- _How to complete this task_: Whenever a line below includes the string "GmbH", show it.
*** Opening of Records supplied ***
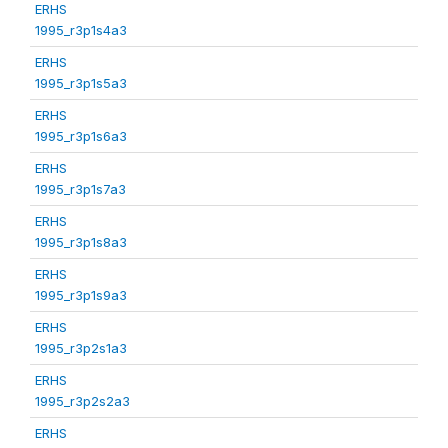
ERHS
1995_r3p1s4a3
ERHS
1995_r3p1s5a3
ERHS
1995_r3p1s6a3
ERHS
1995_r3p1s7a3
ERHS
1995_r3p1s8a3
ERHS
1995_r3p1s9a3
ERHS
1995_r3p2s1a3
ERHS
1995_r3p2s2a3
ERHS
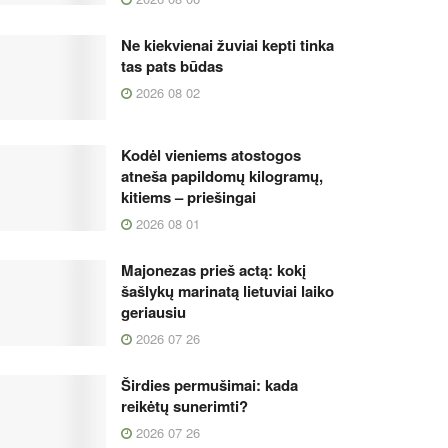
Ne kiekvienai žuviai kepti tinka
tas pats būdas
2026 08 02
Kodėl vieniems atostogos
atneša papildomų kilogramų,
kitiems – priešingai
2026 08 01
Majonezas prieš actą: kokį
šašlykų marinatą lietuviai laiko
geriausiu
2026 07 26
Širdies permušimai: kada
reikėtų sunerimti?
2026 07 26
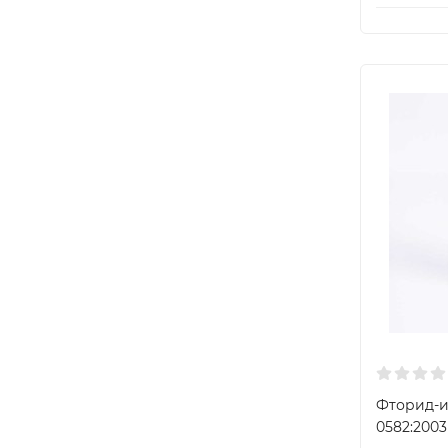
Фторид-и
0582:2003 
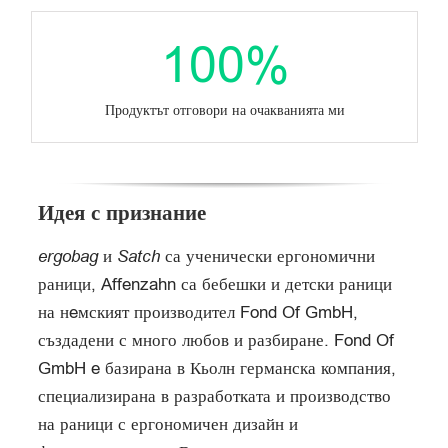
100
%
Продуктът отговори на очакванията ми
Идея с признание
ergobag
и
Satch
са ученически ергономични
раници, Affenzahn са бебешки и детски раници
на нeмският производител Fond Of GmbH,
създадени с много любов и разбиране. Fond Of
GmbH e базирана в Кьолн германска компания,
специализирана в разработката и производство
на раници с ергономичен дизайн и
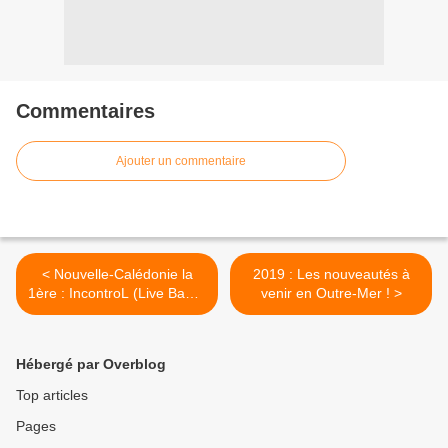
Commentaires
Ajouter un commentaire
< Nouvelle-Calédonie la
2019 : Les nouveautés à
1ère : IncontroL (Live Band)
venir en Outre-Mer ! >
/ Francofolies de Nouvelle-
Calédonie
Hébergé par Overblog
Top articles
Pages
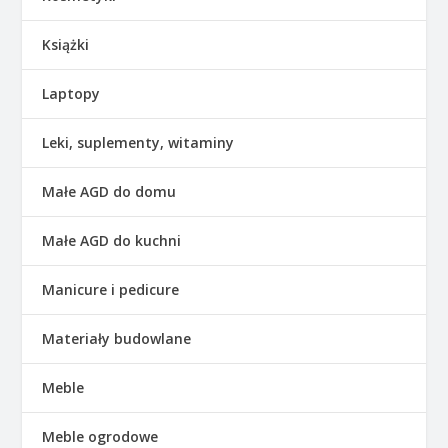
Książki
Laptopy
Leki, suplementy, witaminy
Małe AGD do domu
Małe AGD do kuchni
Manicure i pedicure
Materiały budowlane
Meble
Meble ogrodowe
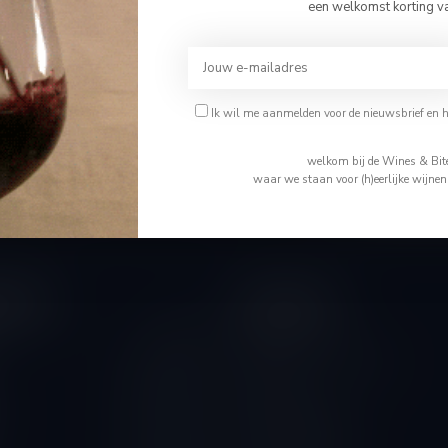
Bevestig je leeftijd
een welkomst korting v
Je moet 18 jaar of ouder zijn om deze website te bezoeken.
Abonneer 
Ik ben 18 jaar of ouder
Ik wil me aanmelden voor de nieuwsbrief en 
En blijf op de 
Ik ben jonger dan 18
welkom bij de Wines & Bite
waar we staan voor (h)eerlijke wijne
tijden
Informatie
Gesloten
Wie is Tom
Algemene voorwaarden
10.00 - 14.00
Disclaimer
10.00 - 18.00
Levering & Retour
10.00 - 18.00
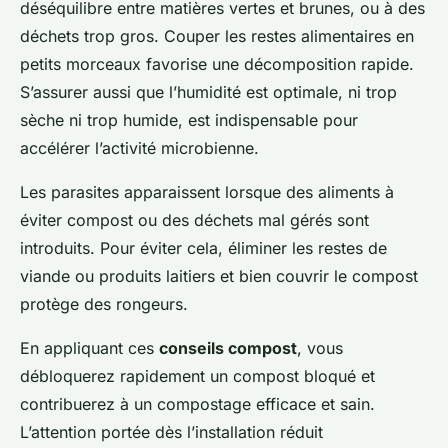
déséquilibre entre matières vertes et brunes, ou à des
déchets trop gros. Couper les restes alimentaires en
petits morceaux favorise une décomposition rapide.
S’assurer aussi que l’humidité est optimale, ni trop
sèche ni trop humide, est indispensable pour
accélérer l’activité microbienne.
Les parasites apparaissent lorsque des aliments à
éviter compost ou des déchets mal gérés sont
introduits. Pour éviter cela, éliminer les restes de
viande ou produits laitiers et bien couvrir le compost
protège des rongeurs.
En appliquant ces
conseils compost
, vous
débloquerez rapidement un compost bloqué et
contribuerez à un compostage efficace et sain.
L’attention portée dès l’installation réduit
*** Close of Records supplied ***
- _Finished task_:
на нeмският производител Fond Of GmbH,
GmbH e базирана в Кьолн германска компания,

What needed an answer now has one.